1) Wood is a natural product of carbon-based life. It is not immortal. It also dries out with age. This cannot be changed.

2) The wood used in the gunstocks of old doubles is often more than 100 years old, as it was formed into a stock. Not including the time it took to grow. Some of that wood is Black Walnut, which was barely suitable going in.

3) The wood used in old gunstocks has been subjected to perhaps thousands of impact shocks. There is a limit to the number of such shocks each piece can withstand under the circumstances of its age and treatment.

4) The wood of old gunstocks is often oil soaked. This weakens the wood. Attempts to “remove” this oil most often make the wood more brittle and less able to resist shock. Leaving the oil in is bad, too. It’s Catch 22.

5) Shock loading such old wood to more than its limits often results in failure. Why? Because the wood is old. It’s been abused. And has reached a threshold in its application past which it cannot continue to hold up.
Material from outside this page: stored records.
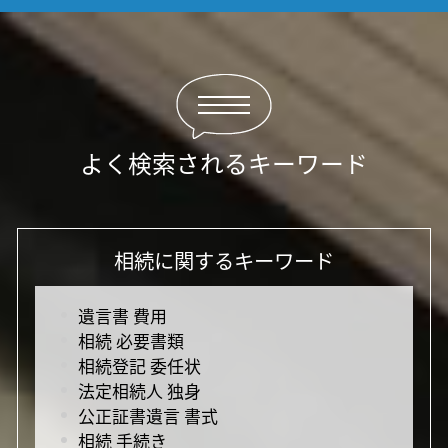
よく検索されるキーワード
相続に関するキーワード
遺言書 費用
相続 必要書類
相続登記 委任状
法定相続人 独身
公正証書遺言 書式
相続 手続き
And it splits, cracks and fails.

6) The design of old doubles provides a number to “wedge Points” that work to split the stocks. The top tang and rear curves of the lockplates are only a few. They drive back into old, brittle shrunken wood with every shot. There are few ways around this.

7) Moral: You can draw out oil and refinish old stocks. You can glass bed the stock head. But don’t expect such stocks to be as strong as they were when new. It’s still OLD wood. Respect that. Use light loads and be glad they still hold up for now.

Interesting views. I'll be sure to break the news gently to my old P 16 with not cracked , not oil soaked black walnut stock that has had over 80,000 rounds through it. No more 1 1/8 loads ..... until next fall pheasant season.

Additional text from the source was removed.